■ **ACTIVITY**:
Pictures must not appear in the copy. Restate exactly the lines below from the one with "th Gill for" through the one with "for occasional treats", inclusive.

■ **SOURCE MATERIAL**:
+--
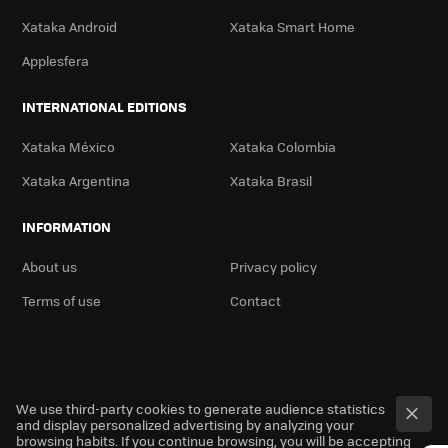
Xataka Android
Xataka Smart Home
Applesfera
INTERNATIONAL EDITIONS
Xataka México
Xataka Colombia
Xataka Argentina
Xataka Brasil
INFORMATION
About us
Privacy policy
Terms of use
Contact
We use third-party cookies to generate audience statistics
and display personalized advertising by analyzing your
browsing habits. If you continue browsing, you will be accepting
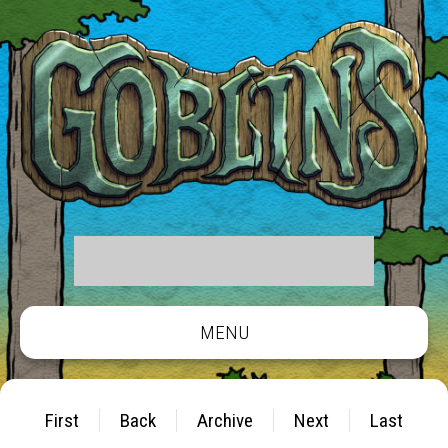
MENU
First
Back
Archive
Next
Last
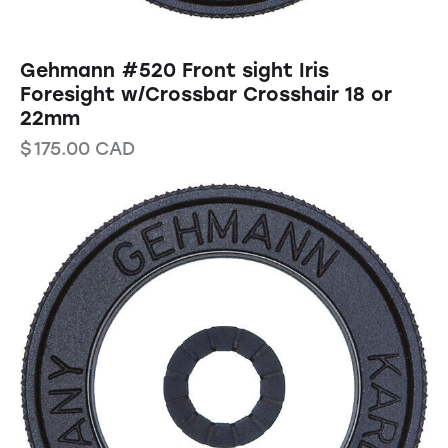
Gehmann #520 Front sight Iris
Foresight w/Crossbar Crosshair 18 or
22mm
$
175.00
CAD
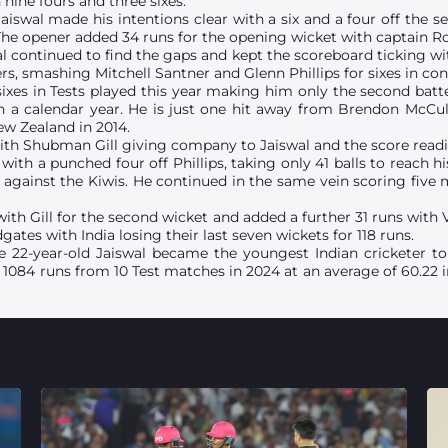
nine fours and three sixes.
aiswal made his intentions clear with a six and a four off the sec
he opener added 34 runs for the opening wicket with captain Ro
l continued to find the gaps and kept the scoreboard ticking wi
ers, smashing Mitchell Santner and Glenn Phillips for sixes in co
sixes in Tests played this year making him only the second batter
n a calendar year. He is just one hit away from Brendon McCu
ew Zealand in 2014.
ith Shubman Gill giving company to Jaiswal and the score readin
le with a punched four off Phillips, taking only 41 balls to reach h
r against the Kiwis. He continued in the same vein scoring five
th Gill for the second wicket and added a further 31 runs with V
gates with India losing their last seven wickets for 118 runs.
 the 22-year-old Jaiswal became the youngest Indian cricketer 
of 1084 runs from 10 Test matches in 2024 at an average of 60.2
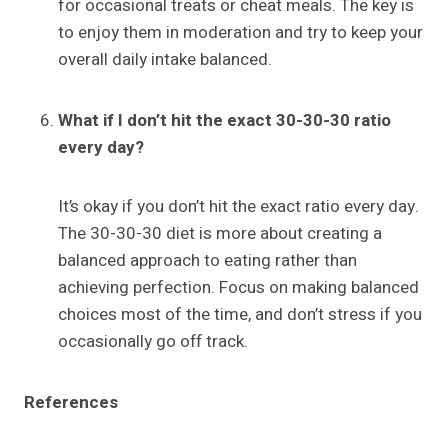
for occasional treats or cheat meals. The key is
to enjoy them in moderation and try to keep your
overall daily intake balanced.
What if I don’t hit the exact 30-30-30 ratio
every day?
It’s okay if you don’t hit the exact ratio every day.
The 30-30-30 diet is more about creating a
balanced approach to eating rather than
achieving perfection. Focus on making balanced
choices most of the time, and don’t stress if you
occasionally go off track.
References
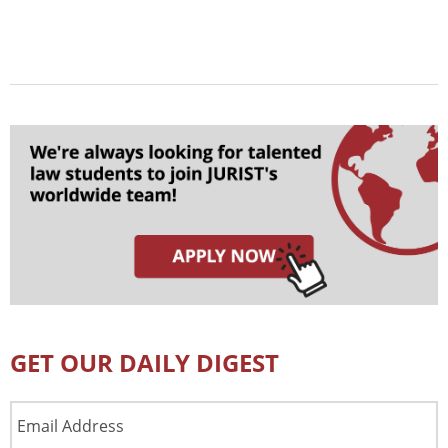
GET OUR DAILY DIGEST
Email
Address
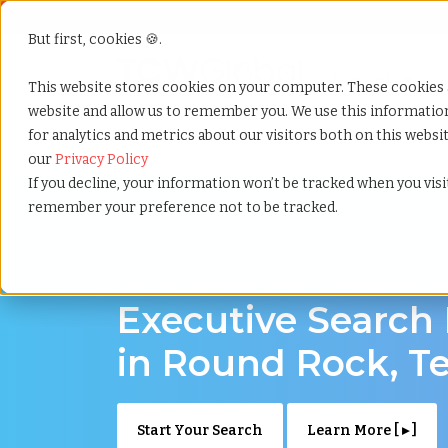
But first, cookies 🍪.
Show submenu f
Services
This website stores cookies on your computer. These cookies 
website and allow us to remember you. We use this informati
for analytics and metrics about our visitors both on this webs
Home
»
Executive search
»
Round rock texas
our
Privacy Policy
If you decline, your information won’t be tracked when you visit
remember your preference not to be tracked.
Discover Executive Talent in Round Rock, T
Executive Search
in Round Rock, T
Start Your Search
Learn More [ ▸ ]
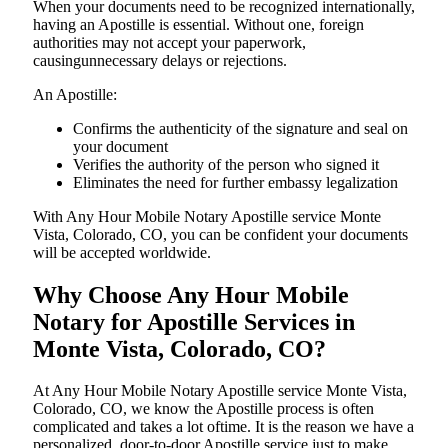
When your documents need to be recognized internationally,
having an Apostille is essential. Without one, foreign
authorities may not accept your paperwork,
causingunnecessary delays or rejections.
An Apostille:
Confirms the authenticity of the signature and seal on
your document
Verifies the authority of the person who signed it
Eliminates the need for further embassy legalization
With Any Hour Mobile Notary Apostille service Monte
Vista, Colorado, CO, you can be confident your documents
will be accepted worldwide.
Why Choose Any Hour Mobile
Notary for Apostille Services in
Monte Vista, Colorado, CO?
At​‍​‌‍​‍‌​‍​‌‍​‍‌ Any Hour Mobile Notary Apostille service Monte Vista,
Colorado, CO, we know the Apostille process is often
complicated and takes a lot oftime. It is the reason we have a
personalized, door-to-door Apostille service just to make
+--
■ **WRITTEN ANSWER**:
th Gill for the second wicket and added a further 31 runs with V
gates with India losing their last seven wickets for 118 runs.
 the 22-year-old Jaiswal became the youngest Indian cricketer 
of 1084 runs from 10 Test matches in 2024 at an average of 60.2
for occasional treats or cheat meals. The key is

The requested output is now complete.